Netanyahu apologizes for offending stutterers

Yigal Amir’s wife: Disqualify Labor-Meretz leaders

NETANYAHU NEVER wanted a broad government, even when establishing one would not have involved his personal fate, let alone these days, when it would have diluted his persona power and prevented his trial’s delay. (photo credit: MARC ISRAEL SELLEM/THE JERUSALEM POST)
NETANYAHU NEVER wanted a broad government, even when establishing one would not have involved his personal fate, let alone these days, when it would have diluted his persona power and prevented his trial’s delay.
(photo credit: MARC ISRAEL SELLEM/THE JERUSALEM POST)
Prime Minister Benjamin Netanyahu apologized on Wednesday for offending people who stutter when he made fun of Blue and White leader Benny Gantz on Tuesday night at the Likud’s opening campaign rally at the Jerusalem International Convention Center.

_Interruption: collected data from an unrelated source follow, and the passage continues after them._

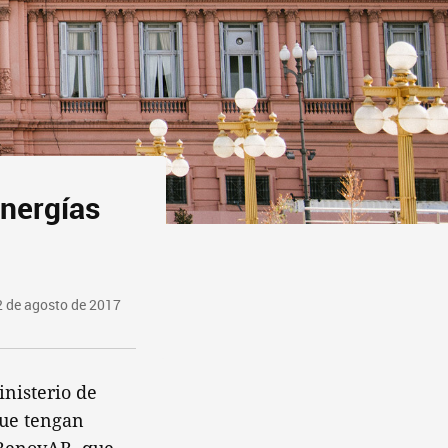
energías
2 de agosto de 2017
inisterio de
que tengan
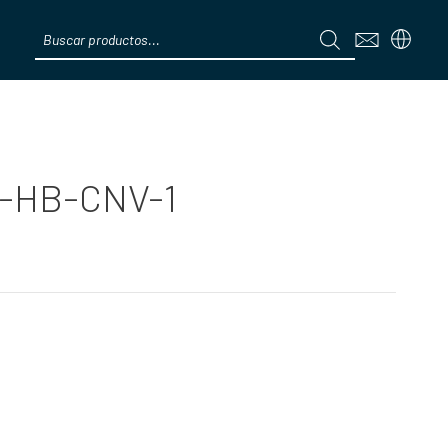
Products
search
Menú
0-HB-CNV-1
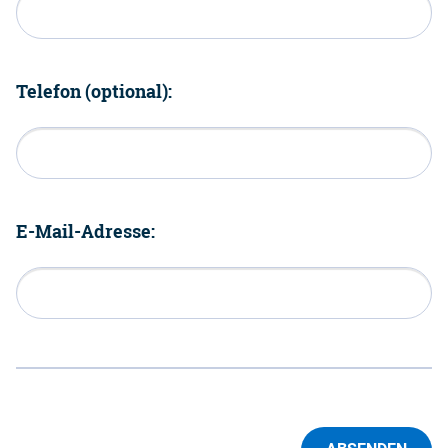
Telefon (optional):
E-Mail-Adresse:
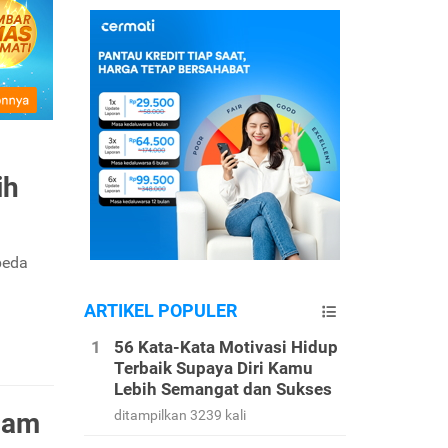
ih
beda
ARTIKEL POPULER
56 Kata-Kata Motivasi Hidup
Terbaik Supaya Diri Kamu
Lebih Semangat dan Sukses
gam
ditampilkan 3239 kali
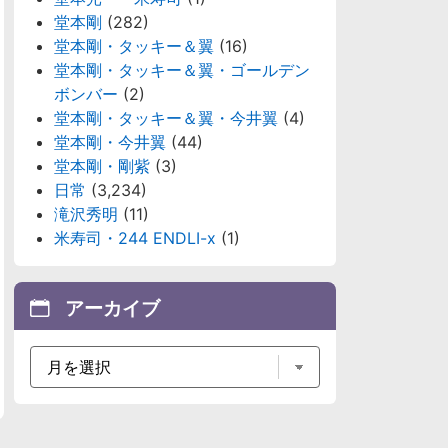
堂本剛
(282)
堂本剛・タッキー＆翼
(16)
堂本剛・タッキー＆翼・ゴールデン
ボンバー
(2)
堂本剛・タッキー＆翼・今井翼
(4)
堂本剛・今井翼
(44)
堂本剛・剛紫
(3)
日常
(3,234)
滝沢秀明
(11)
米寿司・244 ENDLI-x
(1)
アーカイブ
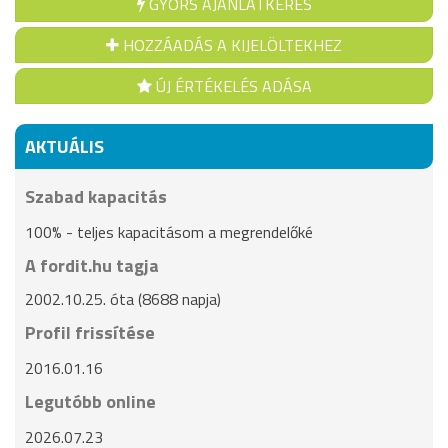
GYORS AJÁNLATKÉRÉS
HOZZÁADÁS A KIJELÖLTEKHEZ
ÚJ ÉRTÉKELÉS ADÁSA
AKTUÁLIS
Szabad kapacitás
100% - teljes kapacitásom a megrendelőké
A fordit.hu tagja
2002.10.25. óta (8688 napja)
Profil frissítése
2016.01.16
Legutóbb online
2026.07.23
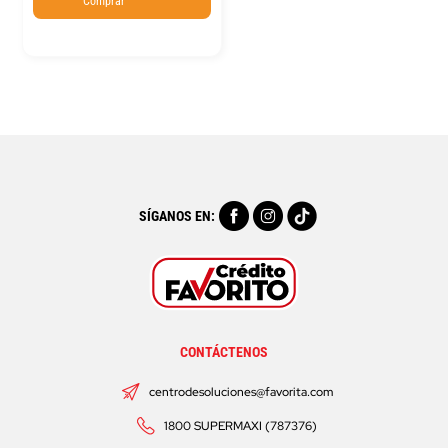
Comprar
SÍGANOS EN:
CONTÁCTENOS
centrodesoluciones@favorita.com
1800 SUPERMAXI (787376)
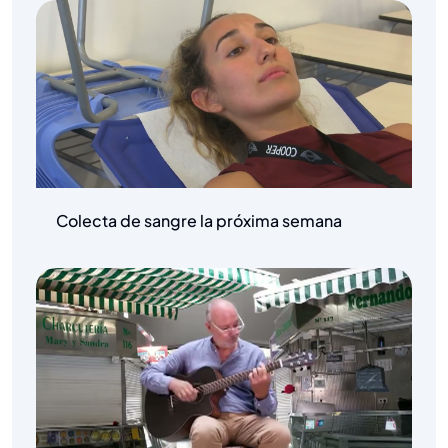
Colecta de sangre la próxima semana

The apology came after Netanyahu played a video of Gantz stuttering when talking about his accomplishments: “Before, it was us or them, but now, it’s us or the-e-e-em,” Netanyahu said mockingly.
After AMBI – Israeli Stuttering Association protested, Netanyahu said his words were merely intended to show that Gantz lacks accomplishments and had nothing to offer the citizens of Israel. He blamed the media for portraying what he said as offensive.
“Unlike how it was presented in the press, my words, of course, did not relate to people of any handicap, and if anyone was offended by what I said, I am very sorry,” Netanyahu wrote on Twitter.
Meanwhile, the Blue and White Party began a special campaign in the Ethiopian immigrant sector on Wednesday. The campaign began after Ethiopian-born MK Gadi Yevarkan defected last week from Blue and White to the Likud. Netanyahu greeted Yevarkan warmly at the event launching the Likud campaign.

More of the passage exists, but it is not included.